Parece que este santiagueño Nour no es de ancas y tiene unas tendencias a la desmesura similares a las de su colega de Santa Rosa. En la página 2 de la edición de hoy se reproducen unas manifestaciones suyas idénticas a las del general Leopoldo Fortunato Galtieri en el inicio de la trágica aventura de Malvinas: “Si quieren venir, que vengan; les ofreceremos batalla”. El desafío a las “patotas” fue planteado por el intendente Nour luego de las clausuras ejecutadas en Santa Rosa, en un acto de entrega de viviendas entintado de electoralismo, como es clásico en todas las provincias. Habrá que ver cómo toma Guaraz tamaña osadía. Tal vez se tome algún tiempo hasta que se reponga de las secuelas de la riña en la que se vio envuelto hace pocos días. Las elecciones municipales santiagueñas son recién en septiembre.

 

Otro asunto que habría que prever es el de las eventuales reacciones institucionales del Gobierno de Santiago del Estero por la intromisión de Guaraz en el entuerto electoral. Conociendo el paño, sería una imprudencia subestimar los alcances que podría tomar la controversia en el “lejano este”, o “lejano oeste”, si se prefiere adoptar la perspectiva santiagueña. Un problema es que el intendente de Santa Rosa no es propenso a aceptar sugerencias de ningún tipo y estima que su voluntad está por encima de cualquier norma.
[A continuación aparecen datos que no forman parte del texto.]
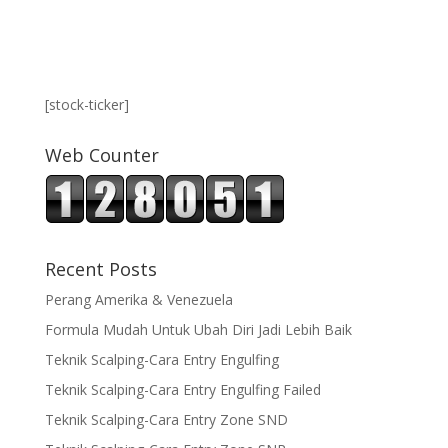
[stock-ticker]
Web Counter
Recent Posts
Perang Amerika & Venezuela
Formula Mudah Untuk Ubah Diri Jadi Lebih Baik
Teknik Scalping-Cara Entry Engulfing
Teknik Scalping-Cara Entry Engulfing Failed
Teknik Scalping-Cara Entry Zone SND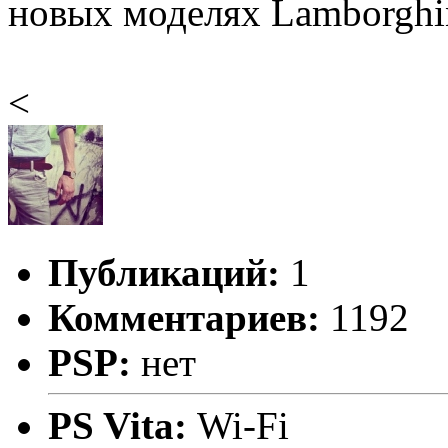
новых моделях Lamborghini
<
Публикаций:
1
Комментариев:
1192
PSP:
нет
PS Vita:
Wi-Fi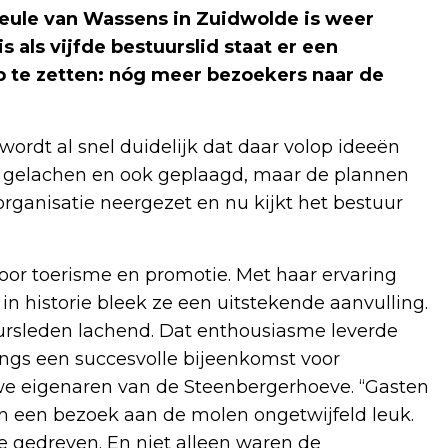
Meule van Wassens in Zuidwolde is weer
als vijfde bestuurslid staat er een
p te zetten: nóg meer bezoekers naar de
ordt al snel duidelijk dat daar volop ideeën
eel gelachen en ook geplaagd, maar de plannen
 organisatie neergezet en nu kijkt het bestuur
voor toerisme en promotie. Met haar ervaring
n historie bleek ze een uitstekende aanvulling.
uursleden lachend. Dat enthousiasme leverde
langs een succesvolle bijeenkomst voor
e eigenaren van de Steenbergerhoeve. “Gasten
 een bezoek aan de molen ongetwijfeld leuk.
ze gedreven. En niet alleen waren de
Una extensa carrera de extralimitaciones lleva a presumir que no se quedará en la horma solo porque su par de San Pedro de Guasayán le haya advertido que le hará frente. Más razonable es que prepararse para que ocurra lo contrario. Quizás sea conveniente alguna gestión de la Provincia para que despliegue su apoyo a un candidato de otra comuna por carriles menos provocativos que las dádivas.